### PROBLEM DESCRIPTION
Please report every line in the entries that contains the string "artikel".

### INPUT
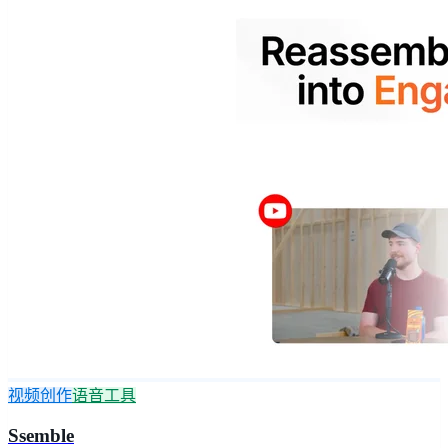
视频创作
语音工具
Ssemble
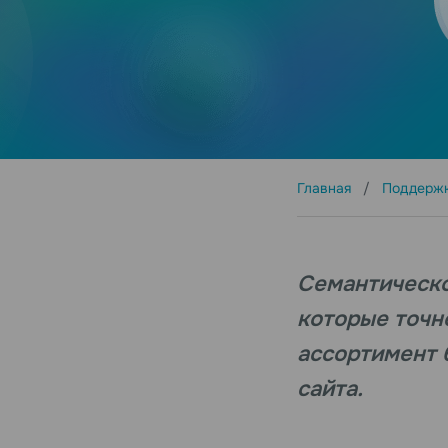
Главная
Поддерж
Семантическо
которые точн
ассортимент 
сайта.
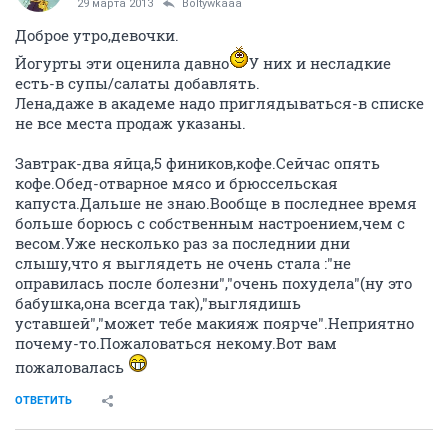
29 марта 2013
Boltywkaaa
Доброе утро,девочки.
Йогурты эти оценила давно
У них и несладкие
есть-в супы/салаты добавлять.
Лена,даже в академе надо приглядываться-в списке
не все места продаж указаны.
Завтрак-два яйца,5 фиников,кофе.Сейчас опять
кофе.Обед-отварное мясо и брюссельская
капуста.Дальше не знаю.Вообще в последнее время
больше борюсь с собственным настроением,чем с
весом.Уже несколько раз за последнии дни
слышу,что я выглядеть не очень стала :"не
оправилась после болезни","очень похудела"(ну это
бабушка,она всегда так),"выглядишь
уставшей","может тебе макияж поярче".Неприятно
почему-то.Пожаловаться некому.Вот вам
пожаловалась
ОТВЕТИТЬ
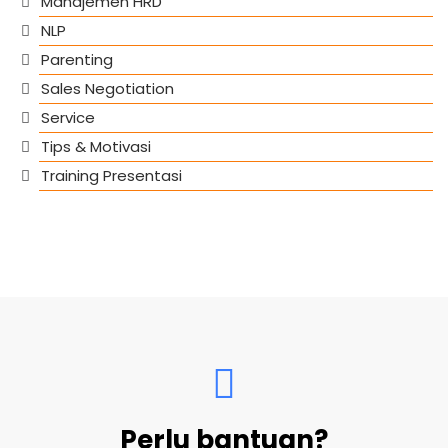
Manajemen HRD
NLP
Parenting
Sales Negotiation
Service
Tips & Motivasi
Training Presentasi
Perlu bantuan?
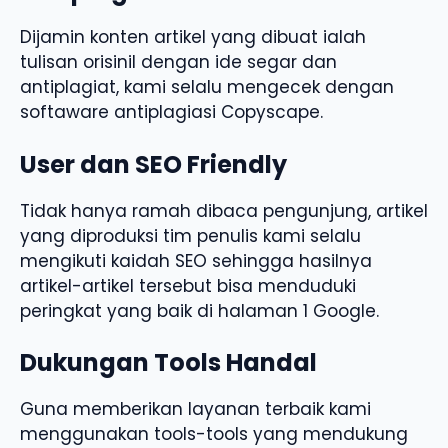
Dijamin konten artikel yang dibuat ialah
tulisan orisinil dengan ide segar dan
antiplagiat, kami selalu mengecek dengan
softaware antiplagiasi Copyscape.
User dan SEO Friendly
Tidak hanya ramah dibaca pengunjung, artikel
yang diproduksi tim penulis kami selalu
mengikuti kaidah SEO sehingga hasilnya
artikel-artikel tersebut bisa menduduki
peringkat yang baik di halaman 1 Google.
Dukungan Tools Handal
Guna memberikan layanan terbaik kami
menggunakan tools-tools yang mendukung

### EXPECTED ANSWER
Dijamin konten artikel yang dibuat ialah
Tidak hanya ramah dibaca pengunjung, artikel
artikel-artikel tersebut bisa menduduki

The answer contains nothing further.